> _TASK TO COMPLETE_:
Find every line in the material below with the string "toolbar" and state how many there are, with no other text.

——————————

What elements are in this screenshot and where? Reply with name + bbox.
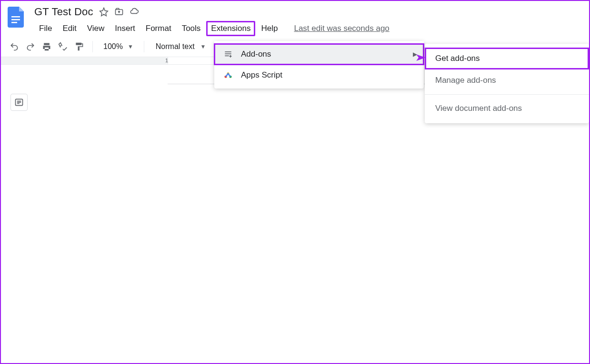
menu-tools[interactable]: Tools	[177, 21, 206, 36]
submenu-label: Get add-ons	[435, 54, 480, 63]
print-button[interactable]	[40, 40, 53, 53]
submenu-get-addons[interactable]: Get add-ons	[425, 48, 589, 69]
toolbar-separator	[92, 41, 93, 52]
document-page[interactable]	[168, 84, 558, 364]
star-icon[interactable]	[99, 7, 109, 17]
submenu-label: Manage add-ons	[435, 76, 496, 85]
redo-button[interactable]	[24, 40, 37, 53]
last-edit-link[interactable]: Last edit was seconds ago	[294, 24, 389, 33]
svg-rect-2	[11, 22, 17, 23]
menu-separator	[425, 94, 589, 95]
paragraph-style-select[interactable]: Normal text ▼	[151, 42, 211, 51]
menu-item-label: Add-ons	[241, 49, 271, 59]
zoom-value: 100%	[103, 42, 123, 51]
menu-extensions[interactable]: Extensions	[206, 21, 255, 36]
apps-script-icon	[223, 70, 233, 80]
document-title[interactable]: GT Test Doc	[34, 6, 93, 18]
menu-edit[interactable]: Edit	[58, 21, 81, 36]
svg-rect-0	[11, 16, 20, 18]
app-header: GT Test Doc File Edit View Insert Format…	[1, 1, 589, 36]
addons-icon	[223, 49, 233, 59]
spellcheck-button[interactable]	[56, 40, 70, 53]
menu-item-label: Apps Script	[241, 70, 282, 80]
chevron-down-icon: ▼	[128, 43, 133, 50]
docs-logo[interactable]	[7, 5, 26, 30]
extensions-dropdown: Add-ons ▶ Apps Script	[214, 41, 424, 89]
toolbar-separator	[144, 41, 144, 52]
menu-item-apps-script[interactable]: Apps Script	[214, 65, 424, 86]
menu-insert[interactable]: Insert	[110, 21, 140, 36]
submenu-view-document-addons[interactable]: View document add-ons	[425, 98, 589, 119]
addons-submenu: Get add-ons Manage add-ons View document…	[425, 44, 589, 123]
move-icon[interactable]	[114, 7, 124, 17]
paint-format-button[interactable]	[72, 40, 86, 53]
ruler-mark: 1	[165, 58, 168, 63]
cloud-status-icon[interactable]	[130, 7, 139, 17]
zoom-select[interactable]: 100% ▼	[100, 42, 137, 51]
chevron-down-icon: ▼	[200, 43, 206, 50]
menu-help[interactable]: Help	[256, 21, 282, 36]
style-value: Normal text	[156, 42, 195, 51]
menu-format[interactable]: Format	[141, 21, 176, 36]
menu-item-addons[interactable]: Add-ons ▶	[214, 44, 424, 65]
svg-rect-1	[11, 19, 20, 20]
menu-view[interactable]: View	[82, 21, 110, 36]
outline-toggle-button[interactable]	[10, 94, 28, 111]
menu-file[interactable]: File	[34, 21, 57, 36]
undo-button[interactable]	[8, 40, 21, 53]
menu-bar: File Edit View Insert Format Tools Exten…	[34, 19, 390, 36]
annotation-arrow-icon: ➤	[415, 51, 426, 64]
submenu-label: View document add-ons	[435, 104, 522, 113]
submenu-manage-addons[interactable]: Manage add-ons	[425, 69, 589, 91]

——————————

> _FINISHED EXERCISE_:
2